■ **Your task**:
Filter the records below down to lines containing "человек".

■ **Input for this task**:
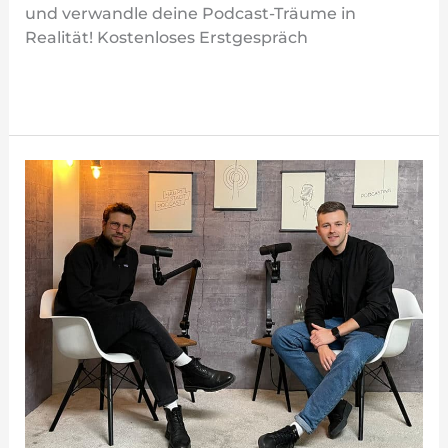
und verwandle deine Podcast-Träume in
Realität! Kostenloses Erstgespräch
Weiterlesen »
Storytelling
(Podcast)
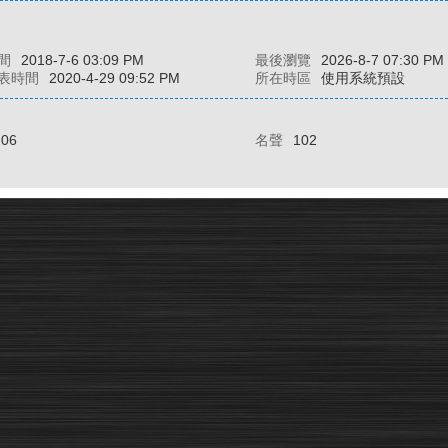
間
2018-7-6 03:09 PM
最後瀏覽
2026-8-7 07:30 PM
表時間
2020-4-29 09:52 PM
所在時區
使用系統預設
206
名聲
102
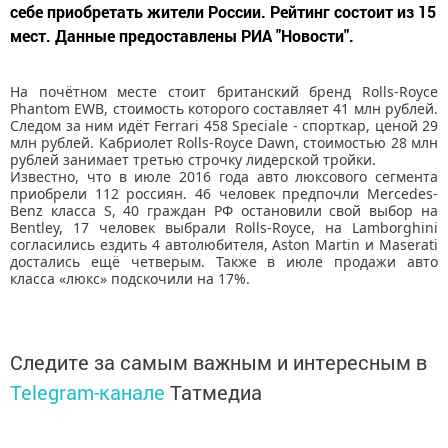
себе приобретать жители России. Рейтинг состоит из 15
мест. Данные предоставлены РИА "Новости".
На почётном месте стоит британский бренд Rolls-Royce
Phantom EWB, стоимость которого составляет 41 млн рублей.
Следом за ним идёт Ferrari 458 Speciale - спорткар, ценой 29
млн рублей. Кабриолет Rolls-Royce Dawn, стоимостью 28 млн
рублей занимает третью строчку лидерской тройки.
Известно, что в июле 2016 года авто люксового сегмента
приобрели 112 россиян. 46 человек предпочли Mercedes-
Benz класса S, 40 граждан РФ остановили свой выбор на
Bentley, 17 человек выбрали Rolls-Royce, на Lamborghini
согласились ездить 4 автолюбителя, Aston Martin и Maserati
достались ещё четверым. Также в июле продажи авто
класса «люкс» подскочили на 17%.
Следите за самым важным и интересным в
Telegram-канале
Татмедиа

■ **Exercise output**:
приобрели 112 россиян. 46 человек предпочли Mercedes-
Bentley, 17 человек выбрали Rolls-Royce, на Lamborghini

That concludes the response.